The movie gets worse and more cynical as it progresses, forcing each character to be more and more repugnant towards each other to the point where everyone gets punished. As a result, during the Christmas breakfast near the end, Kline vilifies the main characters’ parents, all-too-traditional parents (Maria Dizzia and Josh Pais), who have every reason to be suspicious of Wallace’s unexpected visit. All of this leads to some hostile confrontations that seem ill-conceived and overly pessimistic, as it becomes a pessimistic film rather than a film about pessimism. While Kline builds up a case of unique artistry and determination, he never quite finds the hypocrisy, vulnerabilities, or payoffs. It ends up just becoming a bleak vista of life’s failures and disappointments that are discovered at a younger age. This never quite leaves the viewer with any empathies or sympathies, just a hover of sourness.

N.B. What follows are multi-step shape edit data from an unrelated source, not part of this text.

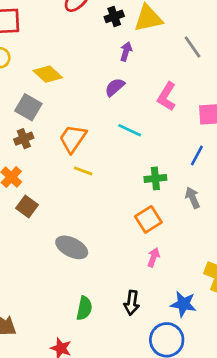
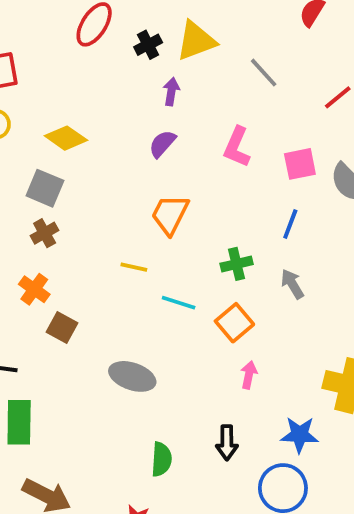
cyan line: (130, 130) -> (179, 303), moved
orange trapezoid: (73, 139) -> (170, 214), moved

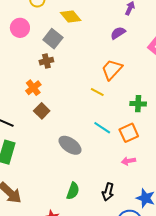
yellow line: (134, 267) -> (97, 92), moved
cyan line: (179, 303) -> (102, 128), moved
pink arrow: (249, 375) -> (129, 161), turned -128

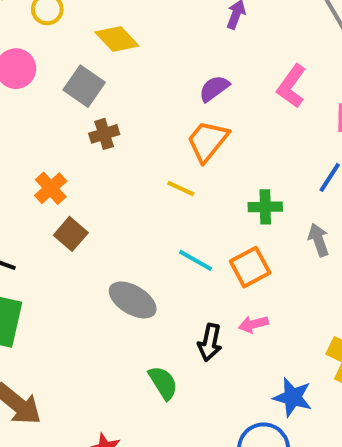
purple semicircle: (118, 33) -> (214, 88), moved
brown cross: (46, 61) -> (104, 134), moved
green semicircle: (73, 191) -> (163, 383), moved, turned -48
black arrow: (108, 192) -> (210, 342), moved

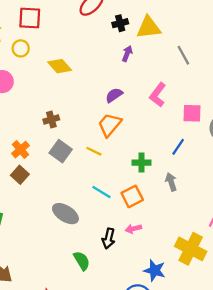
gray square: (84, 86) -> (61, 151), moved
brown square: (71, 234) -> (20, 175), moved

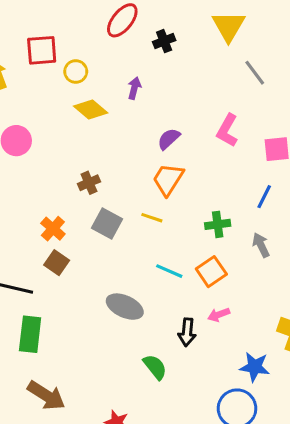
yellow triangle: (149, 27) -> (229, 26), moved, turned -45
yellow circle: (21, 48) -> (76, 72), moved
purple arrow: (127, 54) -> (134, 88), moved

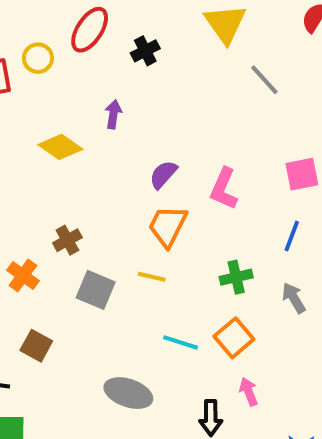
yellow circle: (76, 72) -> (38, 58), moved
pink L-shape: (227, 130) -> (224, 189), moved
orange cross: (53, 229) -> (23, 276), moved
pink arrow: (219, 315) -> (249, 392), turned 95

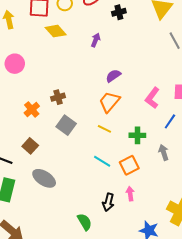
yellow diamond: (60, 147) -> (56, 31), moved
pink L-shape: (224, 189) -> (152, 98), moved
yellow line: (152, 277) -> (104, 129), moved
gray ellipse: (128, 393) -> (44, 178), moved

In the last segments, when Robert’s true intentions become clear and when Kline’s theme about mediocrity and artistic failures shines through, the ending turns into a very inclusive one. The film is certainly uncompromising and takes a more unconventional turn as it defies expectations, which is fine, but the measures are taken way too far and that doesn’t hold much restraint. Certainly, a filmmaker that holds a large amount of potential, Owen Kline’s debut feature certainly holds a lot of merit and insights on modern day creativity and life’s disappointments. And while it’s always interesting to see a filmmaker’s first work, especially to see how it ages as we see future works, it’s also sad to see Kline possibly bite off a little more than he can chew here. The film doesn’t seem too much in love with comics, artwork, or its characters. What is left is a very cynical film that leaves a lot of room to admire. However, while this indie film is just too sour and mean-spirited, it falls short of reaching something that hints at having greater thematic content, narrative strength, and deeper characterizations. Nonetheless, there is still a very refreshing voice at work here. I hope Owen Kline has a co-writer on his sophomore film because he’s onto something, and with that, Funny Pages is a slight, but still oddly engaging experience.